La Ligue arabe tire les oreilles de la Grande-Bretagne

Pour l’hebdomadaire roumain Dilema Veche, "la libération d'Al-Megrahi nous dit quelque chose d’important sur l’Occident : entre 1988 et 2009, il y a eu des changements majeurs de mentalités et d'attitudes. Aujourd'hui de manière impensable, on accepte que la Ligue Arabe tire les oreilles de la Grande-Bretagne en ce qui concerne l’application de la justice." Le quotidien français Le Monde estime néanmoins qu'à terme, la libération d'Al-Megrahi est un obstacle de moins entre l'UE et la Libye, "susceptible d'améliorer les relations avec l'ancien régime paria du Maghreb, alors que la Commission européenne mène de délicates négociations en vue de signer un accord-cadre avec Tripoli. En effet, la Libye exigeait du Royaume-Uni un tel geste pour accélérer le rapprochement".

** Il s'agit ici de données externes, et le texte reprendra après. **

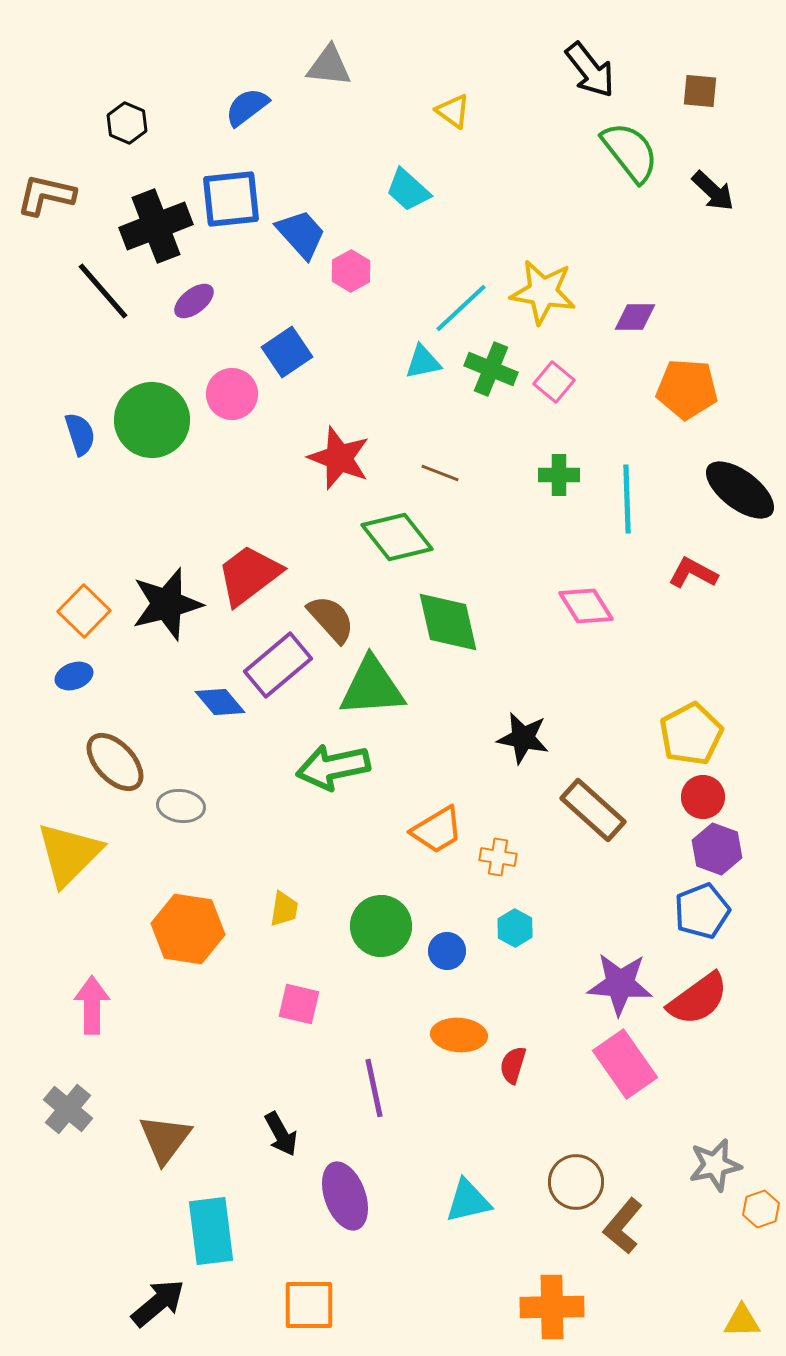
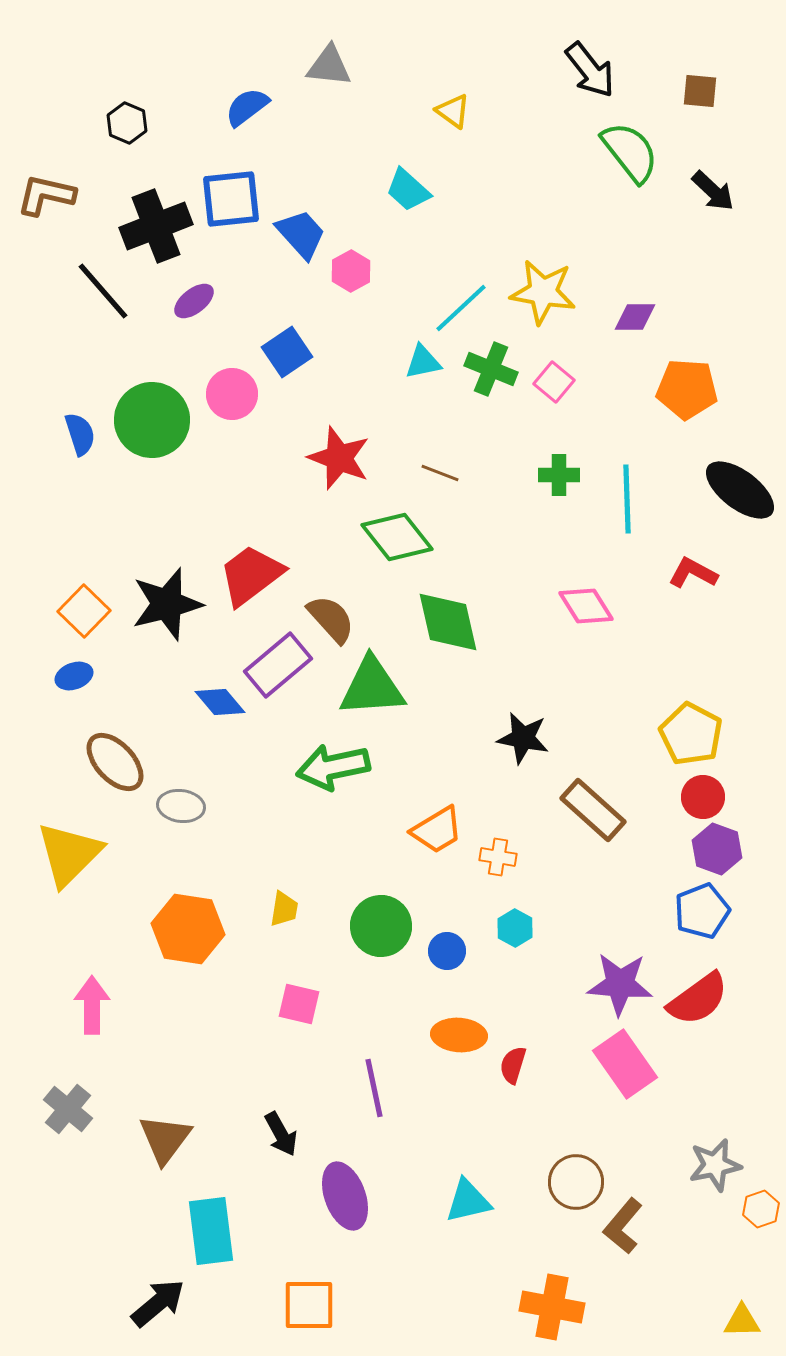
red trapezoid at (249, 575): moved 2 px right
yellow pentagon at (691, 734): rotated 16 degrees counterclockwise
orange cross at (552, 1307): rotated 12 degrees clockwise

Plusieurs voix, se font entendre pour dénoncer les provocations à répétition et l'ascendant que semble prendre la Libye sur le théâtre de la diplomatie. L'Espresso accuse ainsi le colonel Kadhafi de mener un "double jeu" avec ses partenaires, et notamment avec l'Italie, au surlendemain de la visite de Silvio Berlusconi à Tripoli dans le but de poser la première pierre de l'autoroute qui doit relier la capitale libyenne à Bengazi – financée par l'Italie à titre de dédommagement pour la colonisation. L'hebdomadaire romain accuse en particulier la Libye d'acheter des armes à des intermédiaires occidentaux pour ensuite approvisionner les rebellions et les guerres civiles en Afrique. L'Espresso évoque en particulier une enquête du parquet de Pérouse sur un trafic d'armes dans lequel seraient impliqués des intermédiaires italiens, ainsi qu'une ONG libyenne.

La périlleuse stratégie de la repentence

"La rage et l'humiliation" titre Le Temps en référence aux déboires de la Suisse face à la Lybie. Depuis un an, les relations diplomatiques entre Berne et Tripoli n'en finissent pas de se dégrader depuis l'arrestation musclée d'Hannibal, un des fils du Colonel, en juillet 2008, pour avoir frappé deux de ses domestiques dans un palace genevois. Le 21 août, le président de la Confédération suisse, Hans-Rudolf Merz, s'est rendu à Tripoli pour présenter au Guide de la révolution des excuses officielles, rappelle le quotidien genevois, espérant ainsi accélérer la libération de deux citoyens Suisses retenus en Libye depuis un an et désamorcer la crise. Mais la libération des otages, qui devait survenir avant le 1er septembre, se fait toujours attendre,Tripoli ayant réclamé une caution de 500 000 euros.

Ainsi, note Le Temps, la stratégie du repentir, souvent adoptée par les Européens, peut parfois s'avérer dangereuse : "Hans-Rudolf Merz s’en est aperçu face à la Libye, les excuses sont un instrument diplomatique redoutable qu’il faut manier avec grande précaution". Dans le cas de Silvio Berlusconi – qui s’était excusé pour la colonisation italienne en Libye, tout en obtenant en retour que Tripoli s'engage à bloquer l’immigration clandestine vers l'Italie, fournisse du pétrole et donne accès à des marchés libyens aux entreprises italiennes – comme dans celui du président suisse, "c’est le leader libyen qui a su utiliser les excuses de ses interlocuteurs pour exprimer sa soif de revanche sur l’Occident."